Discontinuity of $f(x,y)=\frac{2(x^3+y^3)}{x^2+2y}$ at $(x,y) = (0,0)$

Question

Let $f(x,y)=\frac{2(x^3+y^3)}{x^2+2y}$ , when $(x,y) \neq (0,0)$ and $f(x,y)=0 $ when $(x,y)=(0,0)$ We are required to prove the discontinuity of this function at $(0,0)$. So, I put $y=mx$ where $x \rightarrow 0$, to get the limit to be $0$. But I can't find another instance where the limiti is different. Can you guys help? Thanks

Answer 1

Note that $f$ is undefined when $y=-x^2/2$, and if $y$ is very close to $-x^2/2$ then $f$ gets very large. So we should try something like $y=-x^2/2+x^3$.

Answer 2

Credit: Carmeister's solution.

I am just curious about the behavior of other similar path.

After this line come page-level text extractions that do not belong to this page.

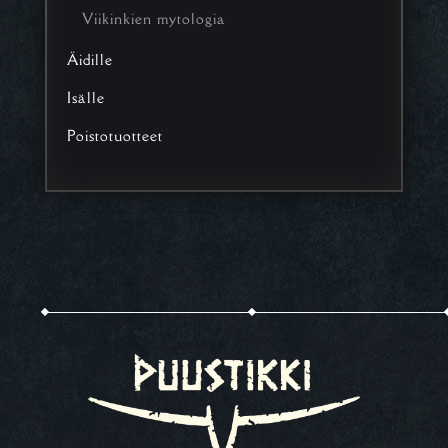
Viikinkien mytologia
Äidille
Isälle
Poistotuotteet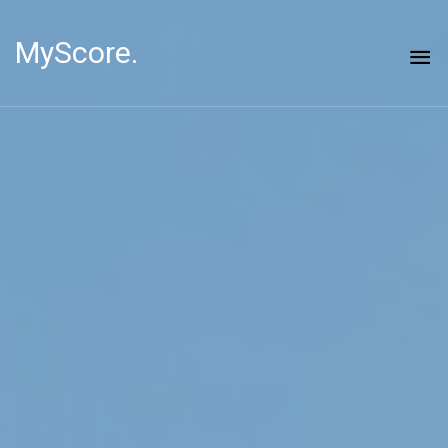
MyScore.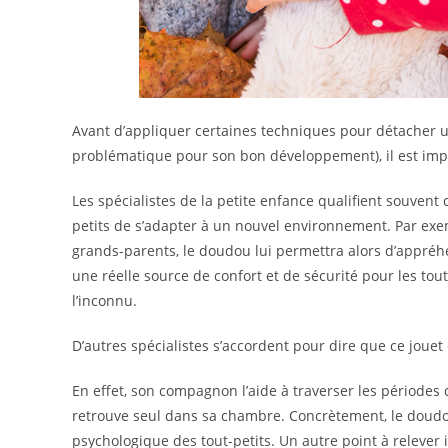
Avant d’appliquer certaines techniques pour détacher 
problématique pour son bon développement), il est i
Les spécialistes de la petite enfance qualifient souvent
petits de s’adapter à un nouvel environnement. Par exem
grands-parents, le doudou lui permettra alors d’appré
une réelle source de confort et de sécurité pour les tout
l’inconnu.
D’autres spécialistes s’accordent pour dire que ce joue
En effet, son compagnon l’aide à traverser les périodes 
retrouve seul dans sa chambre. Concrètement, le doudou
psychologique des tout-petits. Un autre point à relever 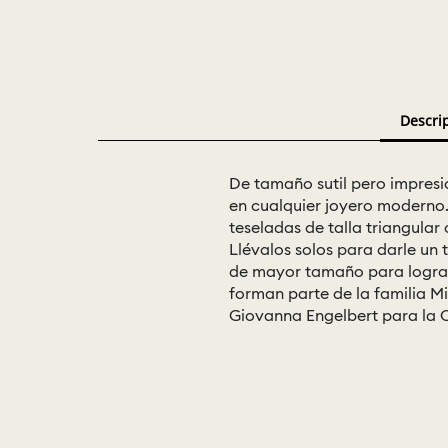
Descri
De tamaño sutil pero impresi
en cualquier joyero moderno.
teseladas de talla triangula
Llévalos solos para darle un 
de mayor tamaño para lograr 
forman parte de la familia Mi
Giovanna Engelbert para la Co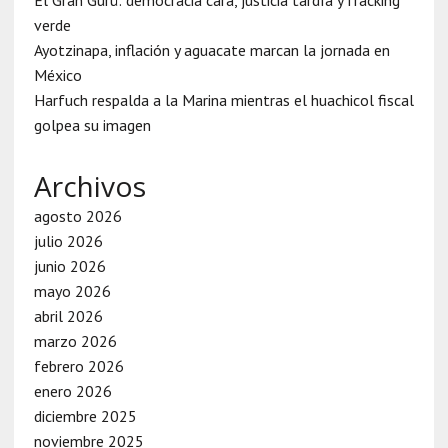
verde
Ayotzinapa, inflación y aguacate marcan la jornada en
México
Harfuch respalda a la Marina mientras el huachicol fiscal
golpea su imagen
Archivos
agosto 2026
julio 2026
junio 2026
mayo 2026
abril 2026
marzo 2026
febrero 2026
enero 2026
diciembre 2025
noviembre 2025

Let $y = -\frac{x^2}{2}+x^n$ where $n >0$,then we have

\begin{align}\lim_{x \to 0}\frac{2(x^3+(-\frac{x^2}{2}+x^n)^3)}{2x^n} &= \lim_{x \to 0} \frac{(x^3+(-\frac{x^2}{2}+x^n)^3)}{x^n} \\ &= \lim_{x \to 0} \left[ x^{3-n}+\left(-\frac{x^{2+\frac{n}{3}}}2+x^{\frac{4n}{3}} \right)^3\right]\end{align}

If $n \in (0,3)$, the limit is $0$.

If $n>3$, it is undefined.

If $n=3$, \begin{align} \lim_{x \to 0} \left[ x^{3-n}+\left(-\frac{x^{2+\frac{n}{3}}}2+x^{\frac{4n}{3}} \right)^3\right]=1\end{align}